Alternatives to the family could indeed be 'happy' for Butler; for this is how Austin describes the success of speech acts. His research concerns the conditions under which performatives are happy. A connection with 'the family' is soon found. As Butler notes (1993: 224), the (heterosexual) marriage celebration takes an important place among Austin's examples. Now I would expect that Butler sees more opportunity for happy performatives than Austin on this point.
Butler discusses Austin's 'happiness' especially in a treatise in which 'the happy family' seems far away. In Excitable Speech she deals with the manner in which legal condemnation and censorship of insults and threats erode freedom of expression (1997b: 103-126, cf. 1997a: 82). Besides aggressive symbolic utterances such as swastikas and pornography she discusses in detail a debate on homosexuality in the American army. This debate revolves around the question whether one could say publicly that one is gay without this in itself being homosexual behaviour, implying that one would like to engage in homosexual acts. In this context coming out would be an insult or threat. The practical solution found is that one may certainly declare that one is gay as long as one simultaneously promises not to act accordingly. Opposing herself to the rejection of subjects whose desires are made unspeakable by this arrangement, and who are themselves insulted and threatened with the support of the authorities (cf. the analysis of the bio-political overtones of legal exclusion in Agamben 1998), Butler again abides by Derrida's assertion of the unavoidability of deviations at the repetition of the 'insult'. The power of such a performative is not unlimited. She says: 'For instance, I may well utter a speech act, indeed, one that is illocutionary in Austin's sense, when I say, "I condemn you," but if I am not in a position to have my words considered as binding, then I may well have uttered a speech act, but the act is, in Austin's sense, unhappy or infelicitous: you escape unscathed.' (1997b: 16). Butler concludes that Austin makes it particularly clear that performatives fail all the time.
This has consequences for the happy family, and the heterosexual marriage necessary to reproduce it for the benefit of the state.
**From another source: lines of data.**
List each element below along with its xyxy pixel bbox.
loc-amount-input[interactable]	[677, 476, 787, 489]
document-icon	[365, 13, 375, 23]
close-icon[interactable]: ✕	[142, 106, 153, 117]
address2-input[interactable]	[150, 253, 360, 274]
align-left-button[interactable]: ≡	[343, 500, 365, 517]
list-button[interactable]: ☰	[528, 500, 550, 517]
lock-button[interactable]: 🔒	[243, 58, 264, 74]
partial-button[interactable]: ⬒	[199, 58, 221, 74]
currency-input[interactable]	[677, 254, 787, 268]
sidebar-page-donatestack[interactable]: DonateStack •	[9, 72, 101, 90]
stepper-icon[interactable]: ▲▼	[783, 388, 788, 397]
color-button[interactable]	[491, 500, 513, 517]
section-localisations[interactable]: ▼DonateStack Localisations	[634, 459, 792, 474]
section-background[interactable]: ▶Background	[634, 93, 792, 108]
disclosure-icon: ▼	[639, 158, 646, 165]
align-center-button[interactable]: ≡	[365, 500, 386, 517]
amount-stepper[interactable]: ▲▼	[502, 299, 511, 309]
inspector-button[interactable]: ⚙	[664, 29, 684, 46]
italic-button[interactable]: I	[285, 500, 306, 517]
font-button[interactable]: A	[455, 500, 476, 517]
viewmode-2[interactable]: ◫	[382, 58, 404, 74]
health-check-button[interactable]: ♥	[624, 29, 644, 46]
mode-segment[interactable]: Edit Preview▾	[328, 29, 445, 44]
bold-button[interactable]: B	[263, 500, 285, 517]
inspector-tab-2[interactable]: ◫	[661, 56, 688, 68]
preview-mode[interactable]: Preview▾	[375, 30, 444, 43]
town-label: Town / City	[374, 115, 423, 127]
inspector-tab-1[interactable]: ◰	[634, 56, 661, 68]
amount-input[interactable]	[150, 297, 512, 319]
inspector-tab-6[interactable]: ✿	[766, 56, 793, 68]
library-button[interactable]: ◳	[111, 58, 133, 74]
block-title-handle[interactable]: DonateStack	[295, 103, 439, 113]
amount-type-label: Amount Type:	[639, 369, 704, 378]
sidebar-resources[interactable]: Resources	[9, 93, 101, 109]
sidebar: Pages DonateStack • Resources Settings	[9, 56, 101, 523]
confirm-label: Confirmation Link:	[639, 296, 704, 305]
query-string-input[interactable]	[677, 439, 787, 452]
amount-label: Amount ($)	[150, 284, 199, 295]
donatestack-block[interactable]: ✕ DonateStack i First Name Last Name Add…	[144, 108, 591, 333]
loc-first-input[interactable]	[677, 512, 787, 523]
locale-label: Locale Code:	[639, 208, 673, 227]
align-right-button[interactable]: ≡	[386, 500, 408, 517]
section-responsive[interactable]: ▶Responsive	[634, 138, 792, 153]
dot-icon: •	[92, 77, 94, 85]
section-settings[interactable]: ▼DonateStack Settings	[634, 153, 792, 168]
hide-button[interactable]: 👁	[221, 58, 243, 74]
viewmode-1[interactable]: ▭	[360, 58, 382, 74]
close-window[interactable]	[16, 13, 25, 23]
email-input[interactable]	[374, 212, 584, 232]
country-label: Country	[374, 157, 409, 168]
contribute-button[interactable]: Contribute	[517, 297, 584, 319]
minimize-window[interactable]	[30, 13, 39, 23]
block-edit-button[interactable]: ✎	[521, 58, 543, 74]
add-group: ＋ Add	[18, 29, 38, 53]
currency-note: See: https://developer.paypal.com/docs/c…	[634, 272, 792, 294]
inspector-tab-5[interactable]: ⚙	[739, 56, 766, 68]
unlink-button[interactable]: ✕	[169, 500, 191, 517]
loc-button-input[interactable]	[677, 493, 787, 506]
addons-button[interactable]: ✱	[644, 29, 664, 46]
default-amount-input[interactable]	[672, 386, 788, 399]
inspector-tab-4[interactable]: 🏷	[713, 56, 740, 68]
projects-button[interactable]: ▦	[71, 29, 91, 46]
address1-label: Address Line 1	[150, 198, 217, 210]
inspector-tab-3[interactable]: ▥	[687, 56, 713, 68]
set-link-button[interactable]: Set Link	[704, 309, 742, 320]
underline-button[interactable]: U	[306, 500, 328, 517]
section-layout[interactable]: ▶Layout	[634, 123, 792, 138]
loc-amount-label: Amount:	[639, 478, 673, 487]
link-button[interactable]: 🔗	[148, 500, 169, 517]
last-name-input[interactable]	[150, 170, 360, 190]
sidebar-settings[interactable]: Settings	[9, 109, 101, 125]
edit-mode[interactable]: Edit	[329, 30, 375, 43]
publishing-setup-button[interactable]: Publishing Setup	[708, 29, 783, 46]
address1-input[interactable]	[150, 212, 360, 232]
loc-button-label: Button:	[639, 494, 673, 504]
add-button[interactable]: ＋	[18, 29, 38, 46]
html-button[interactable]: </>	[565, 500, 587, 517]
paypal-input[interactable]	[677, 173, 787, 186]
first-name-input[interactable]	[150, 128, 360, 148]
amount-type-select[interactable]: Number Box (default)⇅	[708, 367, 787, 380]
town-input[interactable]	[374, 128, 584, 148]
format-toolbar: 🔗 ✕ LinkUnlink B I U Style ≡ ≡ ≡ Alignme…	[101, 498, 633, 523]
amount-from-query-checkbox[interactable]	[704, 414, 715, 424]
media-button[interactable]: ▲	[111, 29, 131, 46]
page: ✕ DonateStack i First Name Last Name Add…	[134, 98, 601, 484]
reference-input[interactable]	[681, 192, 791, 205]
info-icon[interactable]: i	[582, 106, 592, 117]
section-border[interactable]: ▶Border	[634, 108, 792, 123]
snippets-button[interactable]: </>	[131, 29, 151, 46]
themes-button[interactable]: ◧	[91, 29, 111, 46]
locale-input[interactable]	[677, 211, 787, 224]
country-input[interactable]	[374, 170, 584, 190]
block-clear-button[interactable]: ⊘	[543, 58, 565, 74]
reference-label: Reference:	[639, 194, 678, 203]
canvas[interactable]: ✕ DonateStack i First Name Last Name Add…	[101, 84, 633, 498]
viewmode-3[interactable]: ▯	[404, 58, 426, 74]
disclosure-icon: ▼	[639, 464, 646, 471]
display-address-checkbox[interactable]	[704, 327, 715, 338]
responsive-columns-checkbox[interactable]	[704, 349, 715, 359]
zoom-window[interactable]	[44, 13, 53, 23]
In Austin marriage celebrations fail for various reasons: because someone is already married; in the case of a forbidden degree of family relationship; when the marriage partner is a monkey; by saying 'please don't bother me now, I am in the process of marrying' instead of 'I do'; and perhaps also if the marriage is not consummated. Due to the heterosexual norm it is probable that a marriage with someone of the same sex would be unhappy to Austin as well.
Against my expectation Butler sees no reason here to broaden Austin's conditions for 'happiness'. She considers marriage a repressive state institution, and declares herself against same-sex marriage because striving to gain admission to this institution expands its power, and accentuates the contrast between forms of partnership and kinship that are and are not legitimised by the state (Butler, Laclau and Žižek 2000: 175-177). It is true that marrying enlarges one's own comprehensibility within heterosexual culture, but this happens at the cost of a solidarity with others who fall outside it, such as singles, unmarried mothers and fathers, divorced people, people with relationships other than marriage, with an extra-marital relationship, with multiple relationships, or with relationships considered illegitimate in any way. Briefly, Butler chooses those who did not win 'the prize'.